* **Data for analysis**

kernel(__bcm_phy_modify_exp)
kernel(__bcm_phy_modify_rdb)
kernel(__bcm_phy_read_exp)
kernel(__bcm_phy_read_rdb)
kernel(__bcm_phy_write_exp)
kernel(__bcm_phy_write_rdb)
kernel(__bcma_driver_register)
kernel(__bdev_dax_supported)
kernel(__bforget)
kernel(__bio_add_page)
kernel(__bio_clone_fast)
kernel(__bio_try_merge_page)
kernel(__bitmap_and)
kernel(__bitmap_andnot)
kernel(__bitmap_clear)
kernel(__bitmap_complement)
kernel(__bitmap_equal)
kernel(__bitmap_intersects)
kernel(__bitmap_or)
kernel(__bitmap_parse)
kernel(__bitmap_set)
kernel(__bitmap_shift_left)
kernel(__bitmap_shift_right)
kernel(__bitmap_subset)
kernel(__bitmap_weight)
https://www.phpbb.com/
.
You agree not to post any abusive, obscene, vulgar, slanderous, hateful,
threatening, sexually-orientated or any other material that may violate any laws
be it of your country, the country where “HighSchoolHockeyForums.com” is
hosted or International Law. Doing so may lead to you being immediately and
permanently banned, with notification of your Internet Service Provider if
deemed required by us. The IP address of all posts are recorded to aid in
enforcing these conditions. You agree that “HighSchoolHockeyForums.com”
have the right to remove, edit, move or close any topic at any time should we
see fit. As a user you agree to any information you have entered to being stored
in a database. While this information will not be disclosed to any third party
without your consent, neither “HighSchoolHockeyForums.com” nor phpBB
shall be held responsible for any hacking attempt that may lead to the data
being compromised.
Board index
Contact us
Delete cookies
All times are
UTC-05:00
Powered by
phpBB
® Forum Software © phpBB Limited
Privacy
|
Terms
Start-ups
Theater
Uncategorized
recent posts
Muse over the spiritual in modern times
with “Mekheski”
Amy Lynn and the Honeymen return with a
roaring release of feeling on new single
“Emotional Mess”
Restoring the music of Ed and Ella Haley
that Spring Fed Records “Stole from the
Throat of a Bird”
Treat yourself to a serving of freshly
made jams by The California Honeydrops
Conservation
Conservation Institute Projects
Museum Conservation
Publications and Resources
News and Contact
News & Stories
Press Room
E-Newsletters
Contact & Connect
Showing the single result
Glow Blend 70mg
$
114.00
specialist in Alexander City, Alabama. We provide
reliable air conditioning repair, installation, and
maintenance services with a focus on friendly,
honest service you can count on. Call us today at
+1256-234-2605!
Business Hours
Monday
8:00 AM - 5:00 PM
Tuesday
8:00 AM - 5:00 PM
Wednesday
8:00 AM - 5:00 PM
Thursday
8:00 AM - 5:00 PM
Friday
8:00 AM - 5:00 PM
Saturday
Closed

* **Problem to work on**
Check each line above for the word "have", and copy the lines where it appears.

* **Output below**
have the right to remove, edit, move or close any topic at any time should we
see fit. As a user you agree to any information you have entered to being stored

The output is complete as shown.